For broadcast media, both television and radio, coverage of women’s issues in the week preceding National Women’s Day as well as on the day itself included a greater number of items than usual relating to women. SABC 3 responded better to the challenge than its counterpart, e-tv, however, there is room for improvement on both channels’ news bulletins in relation to women. A number of radio media also devoted substantial airtime to discussions of women and women’s issues. In some instances these debates and discussions extended to concerns around women’s rights and gender equality, but in many instances the coverage afforded to women on the 9th of August 2004 was event-based; focused on the commemorative functions held in honour of National Women’s Day.
Individual performances
Given their previous notable performance, some of the media can be directly challenged. The Sunday Times performed well last year and filled its Business Times section with women. Its infamous back page and the Sowetan Sunday World’s “page 3 babes” are sections of these two weekend newspapers that are – albeit controversially – dominated by women. The real challenge would be to see whether the remaining pages of these media can be similarly dominated, not only by images of women, but by women: sources, journalists, and editors, so that women’s opinions and views on the broad range of news stories and issues are raised in the edition.
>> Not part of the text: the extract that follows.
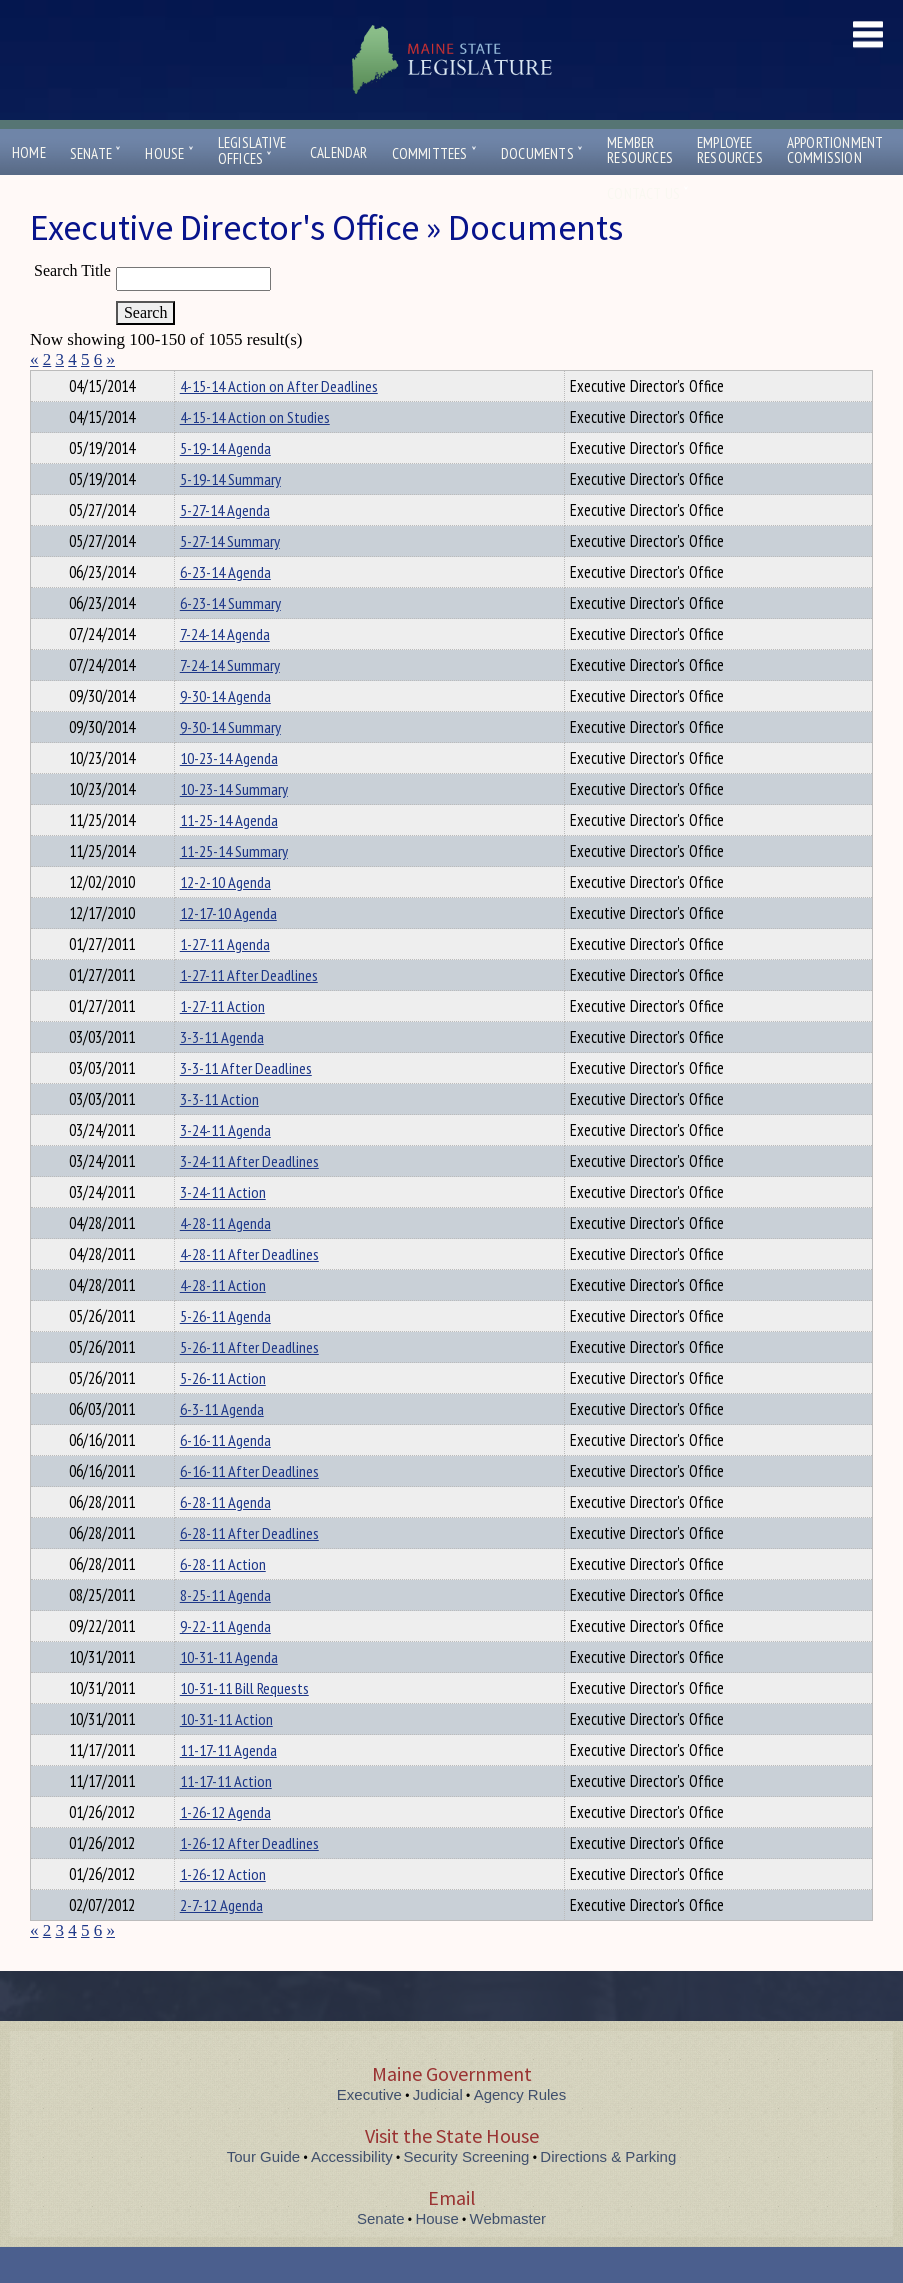  What do you see at coordinates (96, 153) in the screenshot?
I see `Senate` at bounding box center [96, 153].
Media houses News 24 and the Independent Group both have incredible women (as journalists, sub-editors and columnists) already working for them; the challenge is for all their different media to give those women free reign, just for one day.
The SABC television stations outperformed the other media monitored during the 2004 16 Days of Activism Campaign in terms of accessing women as sources during the period. It would be interesting to see if the channels could repeat this achievement for National Women’s Day. For other broadcast media, it is hoped that progressive radio stations like Kaya FM, which has its own gender policies, SAfm, who is consistently at the forefront of change and debate, their competition Radio 702, who thrive on “walking the talk”, and RSG, which always performs so well in the MMP’s gender ratings, will take up the challenge with enthusiasm and vigour.